Is there a risk of a slowdown in housing permits?


The impact of rising federal funds rates and mortgage rates on our economy is enormous. The 5-unit sector in particular entered a recession in September 2023 and those permits have long been at COVID-19 recession lows. However, in the last few months, single-family permits have also declined. The turning point in every economic cycle is when construction workers lose their jobs in such numbers that it causes unemployment claims to rise.

Let's take a closer look at today's housing construction starts report.

From Census, building permits, Privately owned housing units occupied by building permits were at a seasonally adjusted annual rate of 1,386,000 in May. This is 3.8 percent below April's revised rate of 1,440,000 and 9.5 percent below the May 2023 rate of 1,532,000.

We want to keep it very simple. We have a backlog of orders that need to be completed, so this has kept workers on five-unit housing, because it takes 21 months to complete a 5-unit construction project. Once these projects are completed, there will be very little residential work for these construction workers and they will have to consider alternative options, such as government-funded projects like semiconductor fabrication plants. This is why we keep track of permit data.
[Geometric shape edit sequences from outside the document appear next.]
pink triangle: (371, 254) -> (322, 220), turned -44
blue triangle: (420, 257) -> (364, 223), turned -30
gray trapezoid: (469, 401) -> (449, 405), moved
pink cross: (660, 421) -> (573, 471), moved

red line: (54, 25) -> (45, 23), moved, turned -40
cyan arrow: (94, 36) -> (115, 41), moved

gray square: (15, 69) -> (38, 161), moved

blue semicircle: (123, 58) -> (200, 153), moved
We all know that 5-unit permits have been at COVID-19 recession lows for some time, but what is different now is that single-family permits are also falling. We still have a backlog of single-family homes that need to be built and purchase application data for those new homes is rising. However, once those homes are built, and if permits for new single-family homes continue to fall, it will be a problem for construction workers. Construction workers for single-family homes have already felt the blow after rates headed toward 7% in 2022.
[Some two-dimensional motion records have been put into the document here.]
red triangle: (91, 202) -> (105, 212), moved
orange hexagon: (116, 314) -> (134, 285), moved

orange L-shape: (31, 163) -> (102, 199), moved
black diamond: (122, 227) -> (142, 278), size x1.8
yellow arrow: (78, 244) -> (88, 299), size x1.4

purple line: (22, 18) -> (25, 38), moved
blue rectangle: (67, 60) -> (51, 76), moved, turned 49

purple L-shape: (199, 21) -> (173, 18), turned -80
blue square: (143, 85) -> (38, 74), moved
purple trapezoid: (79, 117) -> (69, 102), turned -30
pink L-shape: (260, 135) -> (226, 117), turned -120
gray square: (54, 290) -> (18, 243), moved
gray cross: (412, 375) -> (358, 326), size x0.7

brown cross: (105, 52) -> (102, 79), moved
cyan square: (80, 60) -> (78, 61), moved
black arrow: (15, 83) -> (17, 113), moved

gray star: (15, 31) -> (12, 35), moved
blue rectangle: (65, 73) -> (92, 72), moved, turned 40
From the census: housing starts, Privately owned housing construction starts came in at a seasonally adjusted annual rate of 1,277,000 in May. This is 5.5 percent (±9.4 percent)* below the April revised estimate of 1,352,000 and 19.3 percent (±10.0 percent) below the May 2023 rate of 1,583,000.

As we can see below, housing construction starts are at the lowest levels we saw in the COVID-19 recession. This is happening as permits for single-family homes have recently begun to decline. As more and more homes are being built, if we don't see permits increase soon, the homebuilding labor force pool will be at risk when their work is completed. Hopefully mortgage rates will fall soon, boosting builders' confidence and putting more deals in the pipeline. This was the case last year as well.

Why is this so important?

Economic cycles have similar patterns: one is that the Fed raises rates too much and is too restrictive, causing housing to go into recession first, which means the number of construction workers in the residential sector will decline first. We have been creating jobs in this sector in the past few months, but if this downward trend continues, the labor pool is at risk of declining.

Overall, this is a disappointing trend report on the housing construction data, but it has been going on for a while. The other side of this equation is that if construction workers break even, mortgage rates will fall and that will increase demand, so hopefully we can limit future production losses if that happens.

However, for now, we'll keep a close eye on this. Those who hear stories about high rates being inflationary are saying the same thing: that ultimately, restrictive policy will stifle future housing production. As I always say: “Supply is the best way to beat inflation. Destruction of demand is a short-term solution, supply wins in the long run.”